## STUDY MATERIAL
--------

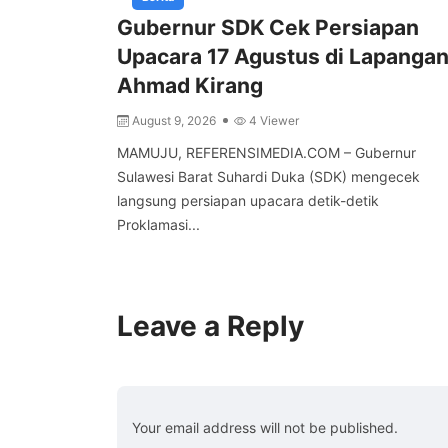
Gubernur SDK Cek Persiapan
Upacara 17 Agustus di Lapanga
Ahmad Kirang
August 9, 2026
4 Viewer
MAMUJU, REFERENSIMEDIA.COM – Gubernur
Sulawesi Barat Suhardi Duka (SDK) mengecek
langsung persiapan upacara detik-detik
Proklamasi...
Leave a Reply
Your email address will not be published.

--------

## TASK ITEM
Search the data for the word "Gubernur" and copy each line where it appears.

## SOLVED EXERCISE
Gubernur SDK Cek Persiapan
MAMUJU, REFERENSIMEDIA.COM – Gubernur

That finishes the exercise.